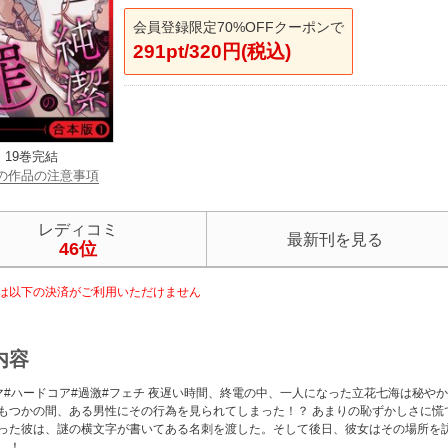
会員登録限定70%OFFクーポンで
291pt/320円(税込)
19巻完結
の作品の注意事項
レディコミ
最新刊を見る
46位
は以下の決済がご利用いただけません
内容
マ#ハードコア#過激#フェチ 夜遅い時間、終電の中、一人になった立花七海は秘や
もつかの間、ある男性にその行為を見られてしまった！？ あまりの恥ずかしさに慌
った彼は、謎の横文字が書いてある名刺を渡した。そして後日、彼女はその場所を
…！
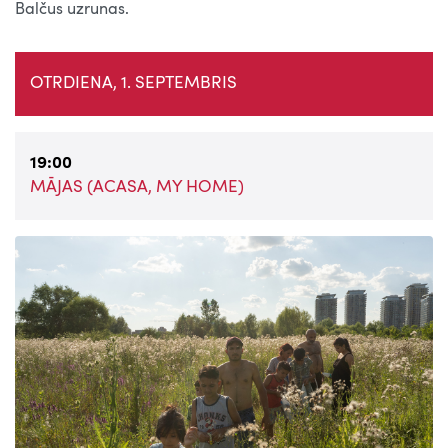
Balčus uzrunas.
OTRDIENA, 1. SEPTEMBRIS
19:00
MĀJAS (ACASA, MY HOME)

########################################

- **Exercise brief**: In the reply, every line of the material above is to be reproduced verbatim, and the images are to be left out.

- **Response**:
会員登録限定70%OFFクーポンで
291pt/320円(税込)
19巻完結
の作品の注意事項
レディコミ
最新刊を見る
46位
は以下の決済がご利用いただけません
内容
マ#ハードコア#過激#フェチ 夜遅い時間、終電の中、一人になった立花七海は秘や
もつかの間、ある男性にその行為を見られてしまった！？ あまりの恥ずかしさに慌
った彼は、謎の横文字が書いてある名刺を渡した。そして後日、彼女はその場所を
…！
Balčus uzrunas.
OTRDIENA, 1. SEPTEMBRIS
19:00
MĀJAS (ACASA, MY HOME)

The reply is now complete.